Mon état d’âme fait écho au nom de ce passage, fortuitement situé – message subliminal – à quelques pas du lieu où j’ai signé un contrat à auto-destruction (si Banksy imagine une toile qui s’auto-détruit, si Jean Tinguely crée des machines auto-destructrices, je signe quant à moi un contrat à auto-destruction. Qu’il faudrait désormais appeler CAD et non plus CDD).

Bref, mon état d’âme soupire. Il soupire et s’ennuie.

L’ennui, c’est cette journée qui ne fait que débuter, qui se prolongera huit heures durant lesquelles il faut donner l’illusion d’être occupée, débordée. Ce n’est pourtant pas faute de réclamer des tâches à remplir alors qu'il y a tellement mieux à faire que d’apposer la date du jour sur des relances d’impayés, des demandes d’attestation d’assurance ou des courriers de mécontents.

L’ennui, c’est de se rendre aux toilettes, mobile planqué dans la poche de son pantalon, afin d’insuffler un peu de mouvement  à cette vaine attente. C’est se languir du temps qu’il fait dehors, c’est s’imaginer parcourir les rues encore fraîches de l’air du petit matin.

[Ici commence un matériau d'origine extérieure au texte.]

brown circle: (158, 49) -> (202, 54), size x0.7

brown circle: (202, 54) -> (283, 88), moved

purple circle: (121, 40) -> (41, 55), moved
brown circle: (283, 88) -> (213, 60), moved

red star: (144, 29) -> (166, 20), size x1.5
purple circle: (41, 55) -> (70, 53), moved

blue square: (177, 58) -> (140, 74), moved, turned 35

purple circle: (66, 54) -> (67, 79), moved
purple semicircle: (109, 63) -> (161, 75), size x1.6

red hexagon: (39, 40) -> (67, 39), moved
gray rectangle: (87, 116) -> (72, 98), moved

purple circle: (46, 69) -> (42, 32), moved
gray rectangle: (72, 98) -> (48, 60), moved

L’ennui, c’est exhaler de dépit en scrutant –  quoi, seulement treize minutes écoulées depuis la dernière fois – l’heure !

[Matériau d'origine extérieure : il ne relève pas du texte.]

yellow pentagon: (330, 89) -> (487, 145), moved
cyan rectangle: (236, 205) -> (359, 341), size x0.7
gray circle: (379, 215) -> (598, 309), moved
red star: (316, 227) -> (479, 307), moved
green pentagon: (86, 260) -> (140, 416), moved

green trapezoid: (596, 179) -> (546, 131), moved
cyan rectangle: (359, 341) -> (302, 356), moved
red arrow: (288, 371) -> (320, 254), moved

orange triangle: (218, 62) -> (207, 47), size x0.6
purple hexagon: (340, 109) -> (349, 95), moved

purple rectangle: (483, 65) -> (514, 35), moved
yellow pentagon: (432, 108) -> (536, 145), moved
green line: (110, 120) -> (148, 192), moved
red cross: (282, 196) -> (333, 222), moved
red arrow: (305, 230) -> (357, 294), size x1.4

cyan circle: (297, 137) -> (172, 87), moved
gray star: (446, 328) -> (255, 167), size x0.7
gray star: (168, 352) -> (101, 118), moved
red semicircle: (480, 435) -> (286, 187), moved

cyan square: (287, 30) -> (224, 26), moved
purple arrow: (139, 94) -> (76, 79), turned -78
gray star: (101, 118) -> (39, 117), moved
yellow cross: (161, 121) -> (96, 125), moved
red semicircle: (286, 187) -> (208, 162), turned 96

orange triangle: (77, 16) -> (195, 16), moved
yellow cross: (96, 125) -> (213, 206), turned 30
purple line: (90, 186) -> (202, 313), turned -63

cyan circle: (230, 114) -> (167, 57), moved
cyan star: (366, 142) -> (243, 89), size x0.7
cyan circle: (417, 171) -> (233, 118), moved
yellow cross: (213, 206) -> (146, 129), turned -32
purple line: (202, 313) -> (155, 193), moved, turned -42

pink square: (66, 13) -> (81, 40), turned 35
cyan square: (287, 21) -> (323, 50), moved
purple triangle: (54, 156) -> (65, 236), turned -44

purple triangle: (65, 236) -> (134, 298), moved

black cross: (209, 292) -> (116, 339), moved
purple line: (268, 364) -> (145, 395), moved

L’ennui, c’est devoir écouter en opinant de la tête, apparemment captivée, le discours pontifiant et mortellement ennuyeux de son interlocuteur. C’est aussi percevoir – au-delà de la cloison vitrée – les babillages, les bourdonnements et les buzz de ses collègues d’open-space.

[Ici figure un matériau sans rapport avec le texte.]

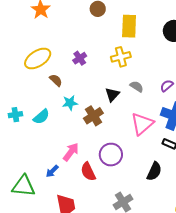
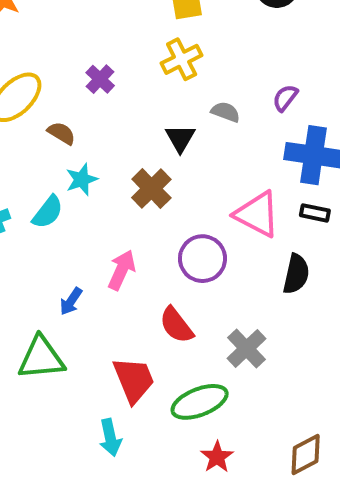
cyan star: (70, 103) -> (82, 179), moved
pink triangle: (142, 124) -> (257, 214), moved, turned -40
blue arrow: (52, 171) -> (71, 301), moved
red semicircle: (88, 172) -> (176, 325), moved

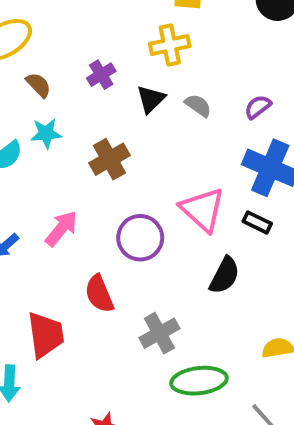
purple cross: (100, 79) -> (101, 75), moved
black triangle: (180, 138) -> (151, 99), moved
green ellipse: (200, 402) -> (199, 381), moved

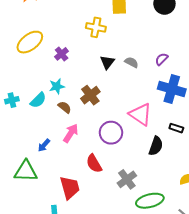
yellow cross: (170, 45) -> (96, 27), moved, turned 30
purple cross: (101, 75) -> (62, 54), moved
brown semicircle: (38, 85) -> (65, 107), moved
black rectangle: (257, 222) -> (176, 128), moved

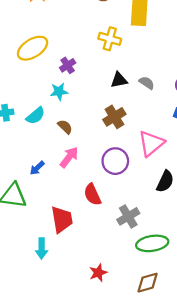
black triangle: (107, 62) -> (119, 80), turned 35
cyan star: (57, 86) -> (59, 92), moved
brown cross: (90, 95) -> (114, 117), moved
pink triangle: (141, 114) -> (151, 143), turned 40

L'ennui, c'est les vingt minutes les plus longues de la mesure du temps. Celles qui permettent d'éteindre votre écran, de ranger les dossiers que vous avez judicieusement éparpillés sur le bureau pour dépeindre - s'il en était besoin - de votre suractivité, de ranger les quelques crayons et stylos qui s’encanaillent à droite et à gauche, de vous lever, enfiler sa veste, attraper son sac et sa bouteille d'eau et saluer d'un "au revoir" de soulagement ceux qui travaillent vraiment.

L’ennui, en attendant ces vingt ultimes minutes, c’est se creuser le cerveau, se remuer les méninges et – eurêka – dénicher un soupçon d’idée brillante qui aura aidé ces dernières à passer à la vitesse de la lumière.

L’ennui, c’est enrichir son imaginaire, se retirer de la réalité, entrer en soi-même, laisser son esprit vagabonder vers des contrées plus fertiles, des lieux où la vie est douce, joyeuse, sereine.